(Saved data entries)
- Opening Delimiter -

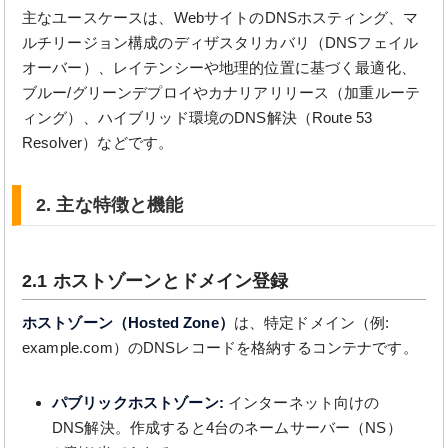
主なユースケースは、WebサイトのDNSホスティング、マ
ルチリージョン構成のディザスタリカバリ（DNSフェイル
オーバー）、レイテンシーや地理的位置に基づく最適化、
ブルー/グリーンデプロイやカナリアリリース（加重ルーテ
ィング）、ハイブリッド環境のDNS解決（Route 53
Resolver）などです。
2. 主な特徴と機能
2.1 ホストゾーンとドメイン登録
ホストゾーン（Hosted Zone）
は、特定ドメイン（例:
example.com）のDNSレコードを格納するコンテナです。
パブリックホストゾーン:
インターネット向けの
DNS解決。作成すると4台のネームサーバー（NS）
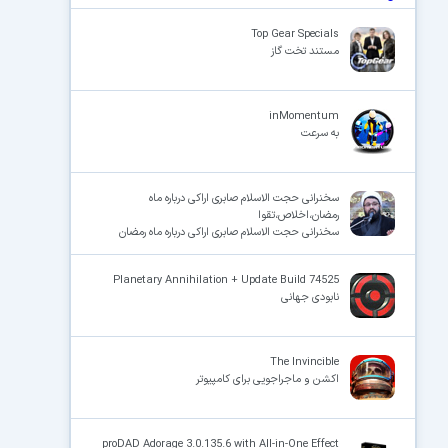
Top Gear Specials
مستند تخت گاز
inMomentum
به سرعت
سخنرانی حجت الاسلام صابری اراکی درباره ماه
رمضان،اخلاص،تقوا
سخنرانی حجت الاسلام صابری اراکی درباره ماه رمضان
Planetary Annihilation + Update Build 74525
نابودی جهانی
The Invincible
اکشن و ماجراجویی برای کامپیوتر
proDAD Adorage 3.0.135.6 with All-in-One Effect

- Closing Delimiter -
- Opening Delimiter -

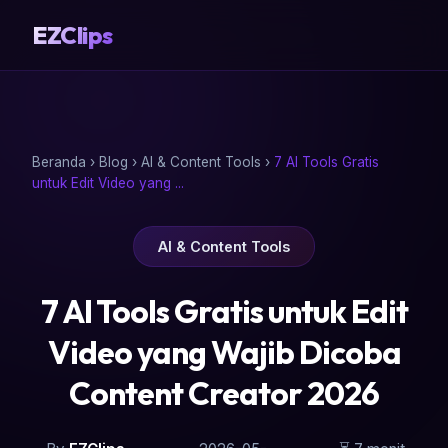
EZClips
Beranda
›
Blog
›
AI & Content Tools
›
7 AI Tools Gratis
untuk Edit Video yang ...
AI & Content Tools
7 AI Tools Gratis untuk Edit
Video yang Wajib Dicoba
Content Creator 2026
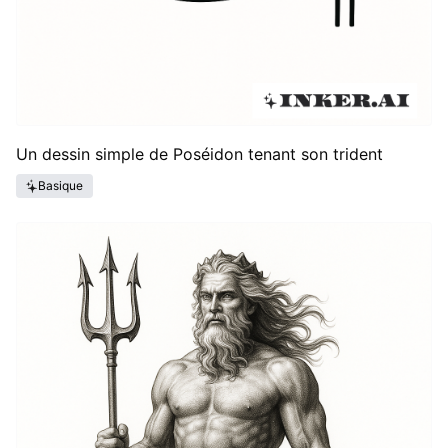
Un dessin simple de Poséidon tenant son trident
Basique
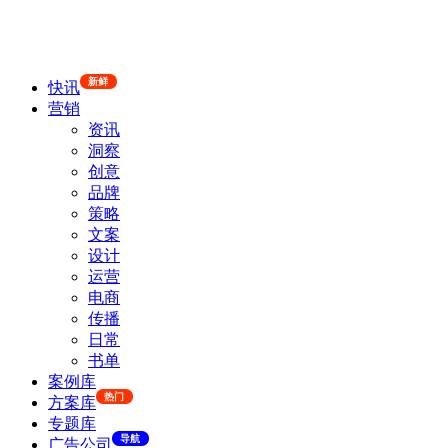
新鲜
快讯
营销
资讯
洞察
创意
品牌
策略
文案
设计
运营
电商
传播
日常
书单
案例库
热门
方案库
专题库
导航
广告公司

- Closing Delimiter -

§ **What to produce**
In the entries above, find the line with "example.com）のDNSレコードを格納するコンテナです。" and the line with "proDAD Adorage 3.0.135.6". Return exactly those lines and all the ones between them, pictures excluded.

§ **Solution to this exercise**
example.com）のDNSレコードを格納するコンテナです。
パブリックホストゾーン:
インターネット向けの
DNS解決。作成すると4台のネームサーバー（NS）
Top Gear Specials
مستند تخت گاز
inMomentum
به سرعت
سخنرانی حجت الاسلام صابری اراکی درباره ماه
رمضان،اخلاص،تقوا
سخنرانی حجت الاسلام صابری اراکی درباره ماه رمضان
Planetary Annihilation + Update Build 74525
نابودی جهانی
The Invincible
اکشن و ماجراجویی برای کامپیوتر
proDAD Adorage 3.0.135.6 with All-in-One Effect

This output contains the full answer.